IN with arrays
I'm wondering why a IN b isn't equivalent to a = ANY b for arrays, as it
is for subqueries.
That is, why can't you write
SELECT 1 IN ( ARRAY[1, 2, 3] );
when you can write
SELECT 1 = ANY ( ARRAY[1, 2, 3] );
?
I'm guessing that there is a semantic inconsistency between these
expressions, as the first one considers what is in parentheses as a
list, the second one as a single expression. That would be very bad.
--
Peter Eisentraut
http://developer.postgresql.org/~petere/
Peter Eisentraut <peter_e@gmx.net> writes:
That is, why can't you write
SELECT 1 IN ( ARRAY[1, 2, 3] );
when you can write
SELECT 1 = ANY ( ARRAY[1, 2, 3] );
?
The two syntaxes are in fact *not* equivalent according to SQL92.
= ANY derives from
<quantified comparison predicate> ::=
<row value constructor> <comp op> <quantifier> <table subquery>
<quantifier> ::= <all> | <some>
<all> ::= ALL
<some> ::= SOME | ANY
(notice the RHS *must* be a <table subquery>) whereas IN comes from
<in predicate> ::=
<row value constructor>
[ NOT ] IN <in predicate value>
<in predicate value> ::=
<table subquery>
| <left paren> <in value list> <right paren>
<in value list> ::=
<value expression> { <comma> <value expression> }...

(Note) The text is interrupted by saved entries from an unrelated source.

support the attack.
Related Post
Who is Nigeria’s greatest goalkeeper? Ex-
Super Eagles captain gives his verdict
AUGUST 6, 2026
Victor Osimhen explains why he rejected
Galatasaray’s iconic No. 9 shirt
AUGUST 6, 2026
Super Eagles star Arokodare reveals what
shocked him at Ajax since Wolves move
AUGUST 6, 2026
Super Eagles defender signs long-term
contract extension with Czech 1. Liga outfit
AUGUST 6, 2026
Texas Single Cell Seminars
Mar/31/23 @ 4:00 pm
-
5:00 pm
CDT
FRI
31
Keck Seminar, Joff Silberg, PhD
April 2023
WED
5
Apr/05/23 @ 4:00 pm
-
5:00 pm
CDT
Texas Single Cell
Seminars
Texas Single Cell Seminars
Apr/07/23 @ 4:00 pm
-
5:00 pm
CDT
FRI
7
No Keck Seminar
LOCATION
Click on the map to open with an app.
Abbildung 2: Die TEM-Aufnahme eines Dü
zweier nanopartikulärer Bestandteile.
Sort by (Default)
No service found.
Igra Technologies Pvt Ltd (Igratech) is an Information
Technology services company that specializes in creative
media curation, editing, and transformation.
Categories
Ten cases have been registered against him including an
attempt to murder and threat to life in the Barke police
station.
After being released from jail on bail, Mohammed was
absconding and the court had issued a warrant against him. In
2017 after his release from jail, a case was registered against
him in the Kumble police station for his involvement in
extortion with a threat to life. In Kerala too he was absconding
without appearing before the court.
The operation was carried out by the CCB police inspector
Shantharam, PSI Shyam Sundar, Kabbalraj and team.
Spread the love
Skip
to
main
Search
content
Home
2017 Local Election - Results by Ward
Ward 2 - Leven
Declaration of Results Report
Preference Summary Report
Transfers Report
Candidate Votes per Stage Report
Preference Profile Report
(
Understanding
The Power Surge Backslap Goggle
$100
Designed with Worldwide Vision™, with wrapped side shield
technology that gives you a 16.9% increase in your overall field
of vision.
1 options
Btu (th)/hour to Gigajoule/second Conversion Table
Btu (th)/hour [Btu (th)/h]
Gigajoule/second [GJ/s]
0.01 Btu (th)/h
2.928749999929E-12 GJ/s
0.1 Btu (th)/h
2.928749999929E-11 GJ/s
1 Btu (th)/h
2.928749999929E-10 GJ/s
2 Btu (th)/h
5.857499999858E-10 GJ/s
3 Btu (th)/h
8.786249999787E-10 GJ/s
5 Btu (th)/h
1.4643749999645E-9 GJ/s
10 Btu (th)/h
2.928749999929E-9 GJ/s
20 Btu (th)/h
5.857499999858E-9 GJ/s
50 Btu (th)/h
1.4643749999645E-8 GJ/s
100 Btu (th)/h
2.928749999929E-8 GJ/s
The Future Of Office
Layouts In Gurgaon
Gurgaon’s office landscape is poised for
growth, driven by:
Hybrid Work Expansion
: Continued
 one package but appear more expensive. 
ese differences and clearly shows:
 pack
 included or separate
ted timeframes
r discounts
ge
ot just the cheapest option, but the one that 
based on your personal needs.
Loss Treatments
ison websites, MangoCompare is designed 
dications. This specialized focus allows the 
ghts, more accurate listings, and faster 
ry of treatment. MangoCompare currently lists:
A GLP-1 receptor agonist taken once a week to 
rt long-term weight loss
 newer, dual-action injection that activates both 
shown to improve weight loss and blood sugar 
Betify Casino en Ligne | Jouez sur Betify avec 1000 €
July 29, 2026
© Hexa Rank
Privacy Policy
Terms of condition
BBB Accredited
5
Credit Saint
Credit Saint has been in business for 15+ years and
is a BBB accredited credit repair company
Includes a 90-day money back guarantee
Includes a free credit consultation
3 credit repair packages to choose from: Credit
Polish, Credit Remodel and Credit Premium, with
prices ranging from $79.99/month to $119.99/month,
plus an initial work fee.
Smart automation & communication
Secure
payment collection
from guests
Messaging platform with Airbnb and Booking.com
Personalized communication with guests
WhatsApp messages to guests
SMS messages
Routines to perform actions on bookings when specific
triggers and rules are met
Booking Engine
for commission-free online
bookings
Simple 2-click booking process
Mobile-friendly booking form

The form "expr = ANY (non-query-expr)" is therefore a spec extension,
which we are free to define as we wish, and we defined it to be a
scalar-vs-array-elements comparison. But I don't see any way that we
can interpret "expr IN (other-expr)" as anything except a variant
spelling for a simple equality test.